2. Are there identifiable clusters when you look in 4d space for rank vs points vs comments?
3. How does the impact of a post depend quantitatively on its respective cohort. I.e., what's a good model to normalize performance based on what else was happening that day?
4. What fraction of posts have comment threads that are "hijacked" by the first comment? Is their a quantitative way to find this, perhaps by looking at (2) above?
5. What are more detailed metrics to collapse "performance" of a post onto a single number?
6. How does performance on HN compare to reddit, etc?
7. How is the HN community different than other communities, if at all?
8. Given the time-dependent data, can we create a good estimator for the number of active HN users per day? Or can we at least create a relative ranking of the number of unique users between different days?
Also, frequent violators of 'hijacking' the most popular comment by commenting on it. :)
It would be awesome to have a service that provides hosted data, allows anyone to make charts / random transformations / add extra data and then add that to the main dashboard.

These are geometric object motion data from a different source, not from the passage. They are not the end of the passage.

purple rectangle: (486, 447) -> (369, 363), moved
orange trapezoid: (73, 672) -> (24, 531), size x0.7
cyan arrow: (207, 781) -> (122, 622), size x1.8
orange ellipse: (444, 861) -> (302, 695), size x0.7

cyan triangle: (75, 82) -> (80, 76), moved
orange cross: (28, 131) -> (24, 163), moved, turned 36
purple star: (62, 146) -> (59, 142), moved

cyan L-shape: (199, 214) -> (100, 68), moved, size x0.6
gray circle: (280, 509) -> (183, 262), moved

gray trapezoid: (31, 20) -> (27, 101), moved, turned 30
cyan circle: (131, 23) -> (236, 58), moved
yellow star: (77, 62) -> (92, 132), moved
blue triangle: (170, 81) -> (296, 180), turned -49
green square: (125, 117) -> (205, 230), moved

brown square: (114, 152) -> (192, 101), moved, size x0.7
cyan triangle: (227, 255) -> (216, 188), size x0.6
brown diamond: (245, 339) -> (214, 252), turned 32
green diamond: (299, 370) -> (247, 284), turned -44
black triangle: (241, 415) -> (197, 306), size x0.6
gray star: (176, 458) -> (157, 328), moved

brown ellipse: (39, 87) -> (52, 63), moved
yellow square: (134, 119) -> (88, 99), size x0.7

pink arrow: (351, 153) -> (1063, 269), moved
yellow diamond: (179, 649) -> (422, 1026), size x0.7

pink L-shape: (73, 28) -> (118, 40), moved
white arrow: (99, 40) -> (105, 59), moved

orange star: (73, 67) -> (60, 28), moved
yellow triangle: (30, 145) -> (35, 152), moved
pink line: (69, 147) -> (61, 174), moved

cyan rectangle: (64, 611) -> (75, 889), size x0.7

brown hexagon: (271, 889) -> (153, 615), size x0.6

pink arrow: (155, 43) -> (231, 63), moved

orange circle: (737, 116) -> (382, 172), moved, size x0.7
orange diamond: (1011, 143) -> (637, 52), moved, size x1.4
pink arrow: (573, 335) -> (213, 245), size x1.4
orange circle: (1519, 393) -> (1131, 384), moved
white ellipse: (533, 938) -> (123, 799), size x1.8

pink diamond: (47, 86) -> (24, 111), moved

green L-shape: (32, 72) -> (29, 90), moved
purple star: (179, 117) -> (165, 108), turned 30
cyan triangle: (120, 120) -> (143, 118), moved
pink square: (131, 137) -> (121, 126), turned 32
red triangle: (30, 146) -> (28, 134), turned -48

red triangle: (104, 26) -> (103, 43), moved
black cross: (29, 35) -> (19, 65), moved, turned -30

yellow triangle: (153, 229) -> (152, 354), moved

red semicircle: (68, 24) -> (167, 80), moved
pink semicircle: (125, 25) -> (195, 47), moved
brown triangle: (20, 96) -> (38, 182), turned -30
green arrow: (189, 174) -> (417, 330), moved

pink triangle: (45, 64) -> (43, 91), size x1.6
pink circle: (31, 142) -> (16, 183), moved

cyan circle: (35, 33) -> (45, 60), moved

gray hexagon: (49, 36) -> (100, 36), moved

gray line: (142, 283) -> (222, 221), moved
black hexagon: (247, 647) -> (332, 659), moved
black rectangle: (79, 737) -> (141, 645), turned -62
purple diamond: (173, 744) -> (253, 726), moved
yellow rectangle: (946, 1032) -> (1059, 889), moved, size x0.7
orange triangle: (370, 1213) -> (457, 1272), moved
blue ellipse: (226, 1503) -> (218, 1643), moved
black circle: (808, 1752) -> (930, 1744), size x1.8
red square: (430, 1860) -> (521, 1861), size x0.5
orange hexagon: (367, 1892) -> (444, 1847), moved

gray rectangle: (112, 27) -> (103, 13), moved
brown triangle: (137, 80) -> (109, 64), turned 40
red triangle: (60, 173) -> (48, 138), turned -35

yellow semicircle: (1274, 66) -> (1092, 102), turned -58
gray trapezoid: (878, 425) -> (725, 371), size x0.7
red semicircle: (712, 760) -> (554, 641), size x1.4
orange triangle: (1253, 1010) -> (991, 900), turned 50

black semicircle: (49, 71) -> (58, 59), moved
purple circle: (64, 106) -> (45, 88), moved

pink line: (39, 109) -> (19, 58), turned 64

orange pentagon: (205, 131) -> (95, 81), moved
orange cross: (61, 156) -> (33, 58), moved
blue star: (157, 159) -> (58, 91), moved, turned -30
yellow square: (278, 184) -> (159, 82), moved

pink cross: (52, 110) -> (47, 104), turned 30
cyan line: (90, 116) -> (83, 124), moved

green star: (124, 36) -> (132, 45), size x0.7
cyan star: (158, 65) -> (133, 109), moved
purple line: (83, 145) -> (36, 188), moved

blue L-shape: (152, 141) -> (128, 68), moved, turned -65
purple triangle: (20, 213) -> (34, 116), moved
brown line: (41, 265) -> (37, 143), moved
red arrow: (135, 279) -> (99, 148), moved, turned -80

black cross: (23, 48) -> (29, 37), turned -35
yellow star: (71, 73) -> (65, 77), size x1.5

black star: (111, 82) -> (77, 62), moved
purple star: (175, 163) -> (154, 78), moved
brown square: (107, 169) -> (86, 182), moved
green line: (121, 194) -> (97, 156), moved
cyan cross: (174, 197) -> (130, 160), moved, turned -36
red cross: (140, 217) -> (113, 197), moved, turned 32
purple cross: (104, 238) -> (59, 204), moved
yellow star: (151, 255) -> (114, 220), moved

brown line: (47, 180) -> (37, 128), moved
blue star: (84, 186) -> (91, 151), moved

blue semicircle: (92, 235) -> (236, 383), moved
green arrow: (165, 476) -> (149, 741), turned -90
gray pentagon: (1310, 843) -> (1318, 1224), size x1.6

For charts, you just create a new chart and assuming it works and all, we'll host it on the site. It will pull the data directly from the db via the REST interface.
So, basically, yeah - we are hoping to do exactly what you are asking.
i) how many different people post URLs from a particular domain?
ii) how many different domains does a particular person post?
There's also iii but I'm not sure how to word it. It's something like "given a particular domain, what's the average[1] number of different domains posted by people who've posted this domain at some point?"
I think marrying the two datasets (probably at a client level with two separate calls) would give a pretty complete picture.